(PROBLEM REQUIREMENTS):
Would you transcribe all of the data exactly, down to the last character?

(MATERIAL FOR THE TASK):
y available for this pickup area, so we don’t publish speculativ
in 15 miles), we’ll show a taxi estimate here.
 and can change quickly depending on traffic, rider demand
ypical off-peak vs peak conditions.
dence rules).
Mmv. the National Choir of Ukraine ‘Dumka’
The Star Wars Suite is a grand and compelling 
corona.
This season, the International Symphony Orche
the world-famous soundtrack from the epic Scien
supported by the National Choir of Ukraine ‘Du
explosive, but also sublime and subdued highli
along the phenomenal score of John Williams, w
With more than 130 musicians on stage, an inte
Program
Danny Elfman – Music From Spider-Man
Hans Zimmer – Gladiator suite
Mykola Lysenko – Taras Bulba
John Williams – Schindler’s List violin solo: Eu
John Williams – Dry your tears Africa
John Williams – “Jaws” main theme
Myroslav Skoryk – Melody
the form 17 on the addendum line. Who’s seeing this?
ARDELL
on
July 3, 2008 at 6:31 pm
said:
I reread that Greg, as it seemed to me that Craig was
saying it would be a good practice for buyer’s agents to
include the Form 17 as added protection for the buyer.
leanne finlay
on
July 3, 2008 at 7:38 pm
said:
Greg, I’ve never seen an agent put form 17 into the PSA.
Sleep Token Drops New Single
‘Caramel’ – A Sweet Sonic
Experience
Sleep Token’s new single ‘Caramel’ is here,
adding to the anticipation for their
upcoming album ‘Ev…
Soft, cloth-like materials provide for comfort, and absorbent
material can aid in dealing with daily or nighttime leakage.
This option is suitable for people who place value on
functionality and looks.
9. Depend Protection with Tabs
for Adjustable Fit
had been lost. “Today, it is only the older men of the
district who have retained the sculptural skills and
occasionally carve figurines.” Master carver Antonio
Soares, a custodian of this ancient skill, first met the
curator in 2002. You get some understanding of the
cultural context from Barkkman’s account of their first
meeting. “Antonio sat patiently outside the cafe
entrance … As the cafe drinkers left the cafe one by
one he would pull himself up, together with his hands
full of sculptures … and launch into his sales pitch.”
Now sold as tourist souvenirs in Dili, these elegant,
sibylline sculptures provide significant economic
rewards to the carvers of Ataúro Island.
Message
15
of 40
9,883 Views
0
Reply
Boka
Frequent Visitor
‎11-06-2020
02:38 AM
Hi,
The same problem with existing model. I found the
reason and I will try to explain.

(TASK RESULT):
y available for this pickup area, so we don’t publish speculativ
in 15 miles), we’ll show a taxi estimate here.
 and can change quickly depending on traffic, rider demand
ypical off-peak vs peak conditions.
dence rules).
Mmv. the National Choir of Ukraine ‘Dumka’
The Star Wars Suite is a grand and compelling 
corona.
This season, the International Symphony Orche
the world-famous soundtrack from the epic Scien
supported by the National Choir of Ukraine ‘Du
explosive, but also sublime and subdued highli
along the phenomenal score of John Williams, w
With more than 130 musicians on stage, an inte
Program
Danny Elfman – Music From Spider-Man
Hans Zimmer – Gladiator suite
Mykola Lysenko – Taras Bulba
John Williams – Schindler’s List violin solo: Eu
John Williams – Dry your tears Africa
John Williams – “Jaws” main theme
Myroslav Skoryk – Melody
the form 17 on the addendum line. Who’s seeing this?
ARDELL
on
July 3, 2008 at 6:31 pm
said:
I reread that Greg, as it seemed to me that Craig was
saying it would be a good practice for buyer’s agents to
include the Form 17 as added protection for the buyer.
leanne finlay
on
July 3, 2008 at 7:38 pm
said:
Greg, I’ve never seen an agent put form 17 into the PSA.
Sleep Token Drops New Single
‘Caramel’ – A Sweet Sonic
Experience
Sleep Token’s new single ‘Caramel’ is here,
adding to the anticipation for their
upcoming album ‘Ev…
Soft, cloth-like materials provide for comfort, and absorbent
material can aid in dealing with daily or nighttime leakage.
This option is suitable for people who place value on
functionality and looks.
9. Depend Protection with Tabs
for Adjustable Fit
had been lost. “Today, it is only the older men of the
district who have retained the sculptural skills and
occasionally carve figurines.” Master carver Antonio
Soares, a custodian of this ancient skill, first met the
curator in 2002. You get some understanding of the
cultural context from Barkkman’s account of their first
meeting. “Antonio sat patiently outside the cafe
entrance … As the cafe drinkers left the cafe one by
one he would pull himself up, together with his hands
full of sculptures … and launch into his sales pitch.”
Now sold as tourist souvenirs in Dili, these elegant,
sibylline sculptures provide significant economic
rewards to the carvers of Ataúro Island.
Message
15
of 40
9,883 Views
0
Reply
Boka
Frequent Visitor
‎11-06-2020
02:38 AM
Hi,
The same problem with existing model. I found the
reason and I will try to explain.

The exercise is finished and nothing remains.